When will we see a Taonga Māori textiles catalogue prepared by Dr Patricia Te Arepo, the doyenne of Maori textile scholarship. Patricia’s enthralling lectures are the fruit of her profoundly gifted and inspirational research. She is one of my favourite scholars anywhere!


Kay Neich said...

Cheers, Ron. I've been too scared to touch our own copy! Will buy a second. It's a shame Mick didn't even see the final draft. Dad did, and I helped him send in his last comment from the hospice. I am a very proud daughter! Thanks for your 101st post!

Awhina Tamarapa said...

Kia ora Ron! Enjoyed reading your blog. Te Papa will be releasing "Whatu Kākahu: Māori Cloaks", in October this year. This publication is a tribute to Māori cloak weavers and weaving as a treasured artform and practice. It will feature rarely seen cloaks in Te Papa's collection. Patricia Wallace is a contributing writer, along with Kahutoi Te Kanawa, John Turi-Tiakitai, Toi Te Rito Maihi, Maureen Lander and Margery Blackman.

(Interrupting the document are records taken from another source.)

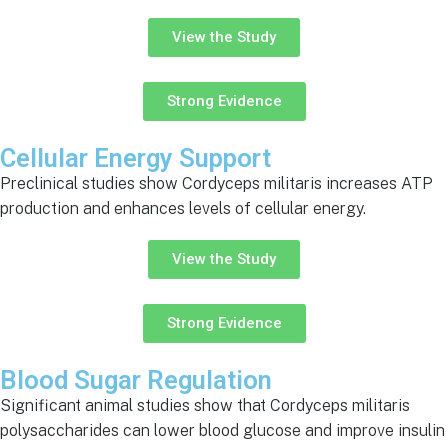
View the Study
Strong Evidence
Cellular Energy Support
Preclinical studies show Cordyceps militaris increases ATP
production and enhances levels of cellular energy.
View the Study
Strong Evidence
Blood Sugar Regulation
Significant animal studies show that Cordyceps militaris
polysaccharides can lower blood glucose and improve insulin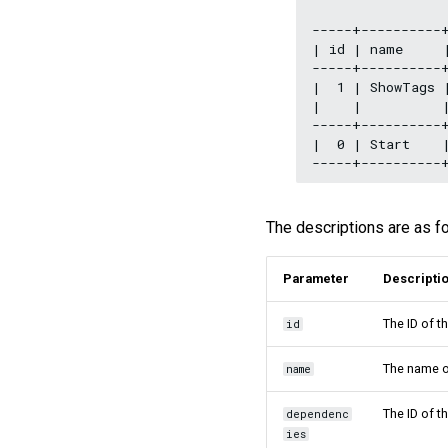
-----+----------+
| id | name     |
-----+----------+
|  1 | ShowTags 
|    |          |
-----+----------+
|  0 | Start    
The descriptions are as f
Parameter
Descripti
The ID of t
id
The name o
name
The ID of t
dependenc
ies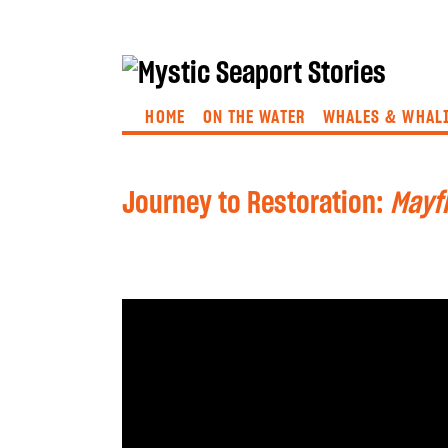
HOME
ON THE WATER
WHALES & WHAL
Journey to Restoration:
Mayfl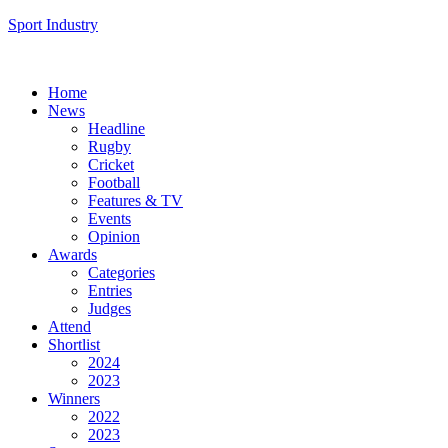
Sport Industry
Home
News
Headline
Rugby
Cricket
Football
Features & TV
Events
Opinion
Awards
Categories
Entries
Judges
Attend
Shortlist
2024
2023
Winners
2022
2023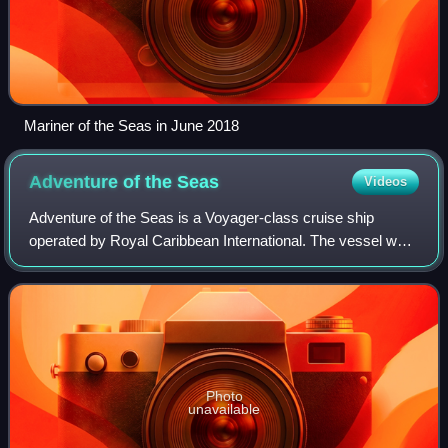
Mariner of the Seas in June 2018
Adventure of the
Seas
Videos
Adventure of the Seas is a Voyager-class cruise ship
operated by Royal Caribbean International. The vessel was
launched and entered service in 2001. Registered in the
Bahamas, Adventure of the Seas ha
Photo
unavailable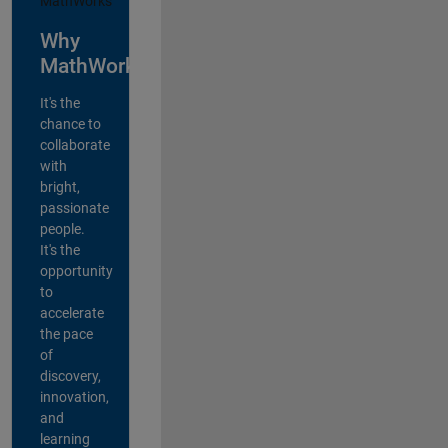
Why
MathWorks?
It's the
chance to
collaborate
with
bright,
passionate
people.
It's the
opportunity
to
accelerate
the pace
of
discovery,
innovation,
and
learning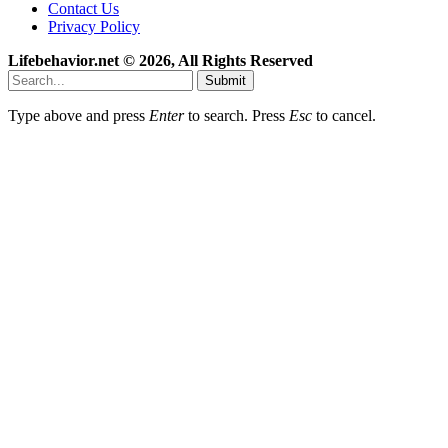
Contact Us
Privacy Policy
Lifebehavior.net © 2026, All Rights Reserved
Submit
Type above and press
Enter
to search. Press
Esc
to cancel.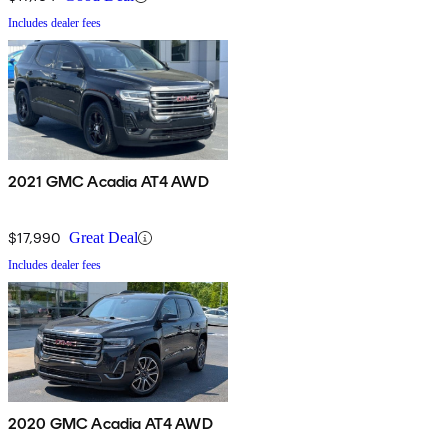
Includes dealer fees
2021 GMC Acadia AT4 AWD
$17,990
Great Deal
Includes dealer fees
2020 GMC Acadia AT4 AWD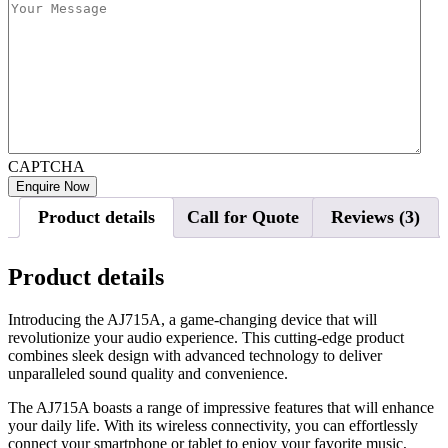
CAPTCHA
Product details
Call for Quote
Reviews (3)
Product details
Introducing the AJ715A, a game-changing device that will
revolutionize your audio experience. This cutting-edge product
combines sleek design with advanced technology to deliver
unparalleled sound quality and convenience.
The AJ715A boasts a range of impressive features that will enhance
your daily life. With its wireless connectivity, you can effortlessly
connect your smartphone or tablet to enjoy your favorite music,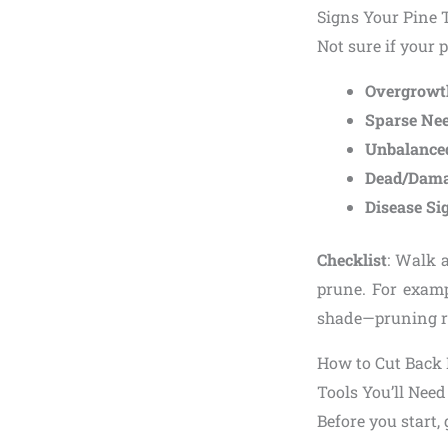
Signs Your Pine 
Not sure if your p
Overgrowt
Sparse Nee
Unbalance
Dead/Dama
Disease Si
Checklist
: Walk a
prune. For exam
shade—pruning re
How to Cut Back 
Tools You’ll Need
Before you start, 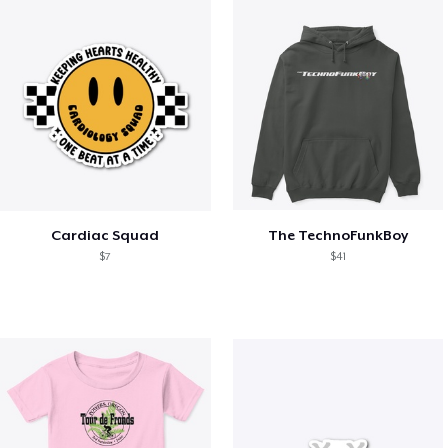
Cardiac Squad
The TechnoFunkBoy
$7
$41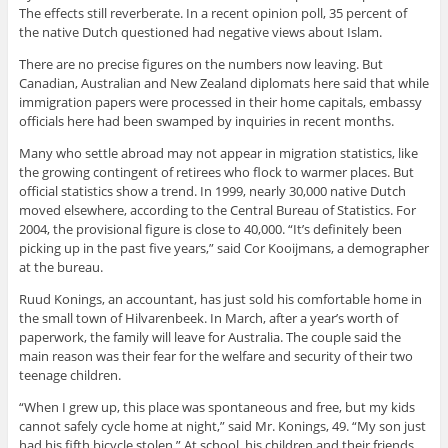
The effects still reverberate. In a recent opinion poll, 35 percent of
the native Dutch questioned had negative views about Islam.
There are no precise figures on the numbers now leaving. But
Canadian, Australian and New Zealand diplomats here said that while
immigration papers were processed in their home capitals, embassy
officials here had been swamped by inquiries in recent months.
Many who settle abroad may not appear in migration statistics, like
the growing contingent of retirees who flock to warmer places. But
official statistics show a trend. In 1999, nearly 30,000 native Dutch
moved elsewhere, according to the Central Bureau of Statistics. For
2004, the provisional figure is close to 40,000. “It’s definitely been
picking up in the past five years,” said Cor Kooijmans, a demographer
at the bureau.
Ruud Konings, an accountant, has just sold his comfortable home in
the small town of Hilvarenbeek. In March, after a year’s worth of
paperwork, the family will leave for Australia. The couple said the
main reason was their fear for the welfare and security of their two
teenage children.
“When I grew up, this place was spontaneous and free, but my kids
cannot safely cycle home at night,” said Mr. Konings, 49. “My son just
had his fifth bicycle stolen.” At school, his children and their friends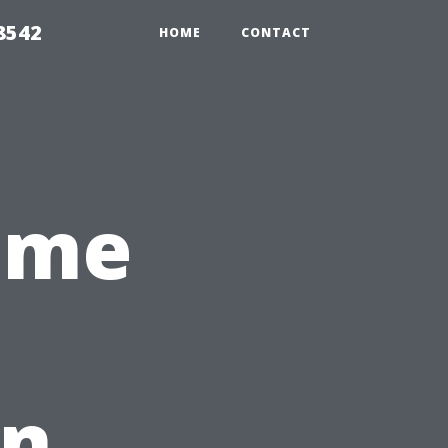
8542
HOME
CONTACT
ome
in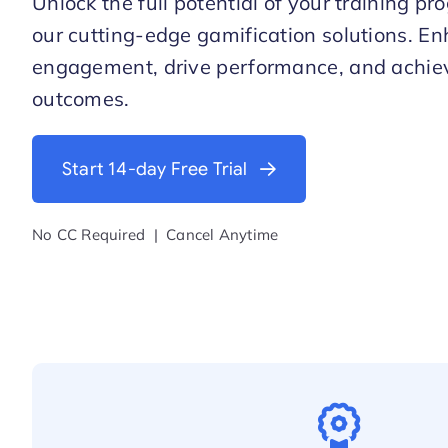
Unlock the full potential of your training p
our cutting-edge gamification solutions. En
engagement, drive performance, and achi
outcomes.
Start 14-day Free Trial
No CC Required | Cancel Anytime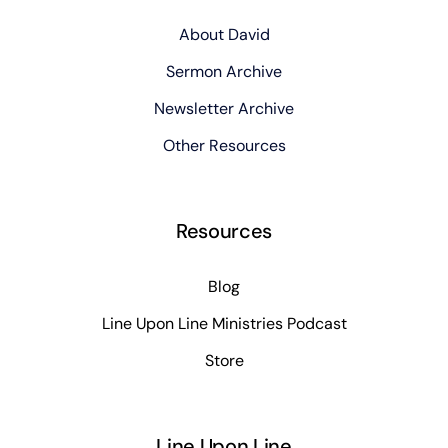
About David
Sermon Archive
Newsletter Archive
Other Resources
Resources
Blog
Line Upon Line Ministries Podcast
Store
Line Upon Line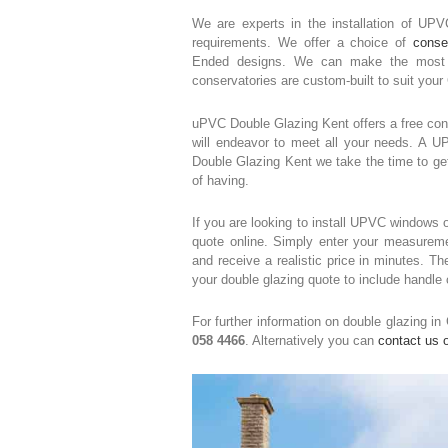
We are experts in the installation of UP
requirements. We offer a choice of
conse
Ended designs. We can make the most of
conservatories are custom-built to suit your
uPVC Double Glazing Kent offers a free cons
will endeavor to meet all your needs. A 
Double Glazing Kent we take the time to ge
of having.
If you are looking to install UPVC windows o
quote online. Simply enter your measureme
and receive a realistic price in minutes. 
your double glazing quote to include handle
For further information on double glazing in
058 4466
. Alternatively you can
contact us o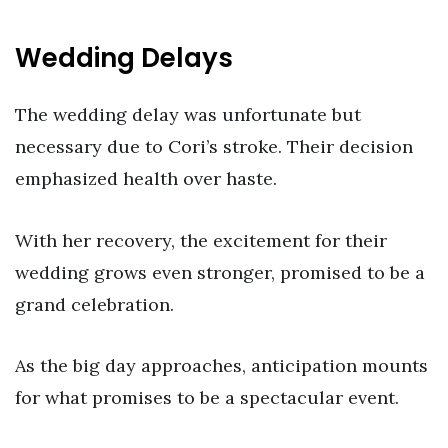
Wedding Delays
The wedding delay was unfortunate but
necessary due to Cori’s stroke. Their decision
emphasized health over haste.
With her recovery, the excitement for their
wedding grows even stronger, promised to be a
grand celebration.
As the big day approaches, anticipation mounts
for what promises to be a spectacular event.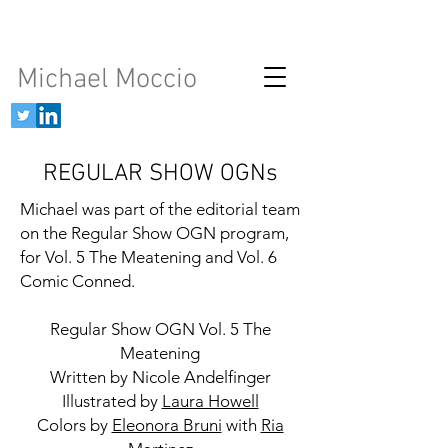
Michael Moccio
REGULAR SHOW OGNs
Michael was part of the editorial team
on the Regular Show OGN program,
for Vol. 5 The Meatening and Vol. 6
Comic Conned.
Regular Show OGN Vol. 5 The
Meatening
Written by Nicole Andelfinger
Illustrated by
Laura Howell
Colors by
Eleonora Bruni
with
Ria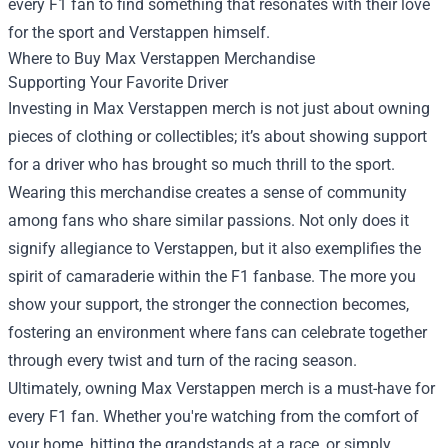
every F1 fan to find something that resonates with their love
for the sport and Verstappen himself.
Where to Buy Max Verstappen Merchandise
Supporting Your Favorite Driver
Investing in Max Verstappen merch is not just about owning
pieces of clothing or collectibles; it’s about showing support
for a driver who has brought so much thrill to the sport.
Wearing this merchandise creates a sense of community
among fans who share similar passions. Not only does it
signify allegiance to Verstappen, but it also exemplifies the
spirit of camaraderie within the F1 fanbase. The more you
show your support, the stronger the connection becomes,
fostering an environment where fans can celebrate together
through every twist and turn of the racing season.
Ultimately, owning Max Verstappen merch is a must-have for
every F1 fan. Whether you're watching from the comfort of
your home, hitting the grandstands at a race, or simply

Aspects such as cultural values, customs, connections, innovation as tradition, ancestral science and the development of whatu (weft twining) are explored. The research and process for the book was supported by Te Roopu Raranga Whatu o Aotearoa, the National Māori weavers collective, including contributions from senior weavers. The book is 208pp, over 300 colour and black and white images plus diagrams. The photographer is Te Papa's Norman Heke, I'm the editor. We hope that the readers will gain a greater insight into Māori culture and appreciate the skills and knowledge of our ancestors, also the benefits that science can bring to understanding the world of our ancestors. Ngā mihi!

Ron Brownson said...

I look forward to being one of the first textile curators to review Te Papa's book 'Whatu Kākahu: Māori Cloaks'.

This is going to be an important contribution to our knowledge of Maori textiles.

I congratulate my friends at Te Papa for assembling such the key experts. With Patricia Wallace, Kahutoi Te Kanawa, John Turi-Tiakitai, Toi Te Rito Maihi, Maureen Lander and Margery Blackman - this forthcoming book brings the key scholars together.

Te Papa leads the field in Polynesian textile scholarship at Aotearoa. No University in New Zealand is contributing the cuttting-edge scholarship that Te Papa is committed to bring forth.

Kahutoi Te Kanawa's work is defining international practice standards for the structural research of tribal textiles. Her community work is legendary.

Te Papa's recent Maori and Pacific textiles conference was at a scholarship level that exceeded anything offered by a New Zealand tertiary institution.

Why don't local Universities yet realise the significance of the Pacific's traditional/heritage arts as essential to their research?

One University site does:
The Centre for Pacific Studies at The University of Auckland.

Their recent ground-breaking symposiums on tapa, tatau and tufuga have been exceptional examples of the transfer of traditional knowledge into the contemporary academy.

Thanks so much to Walter Fraser and Nina Tonga for planning these extraordinary interactive research seminars.

Without Jim and Roger with us, we have to take on part of their work. They will not be lost to us if we live and express their commitment to Oceania's artists.

We are at a crucial moment in our direction towards this nation's Pacific future. We must speak louder and more effectively
about Aotearoa as an Island heart for Polynesia.

One of our most eloquent creative avatars, Rosanna Raymond, speaks frequently about how we must journey to the Eyeland. Like the arioi, Rosanna has always seen our culture's future.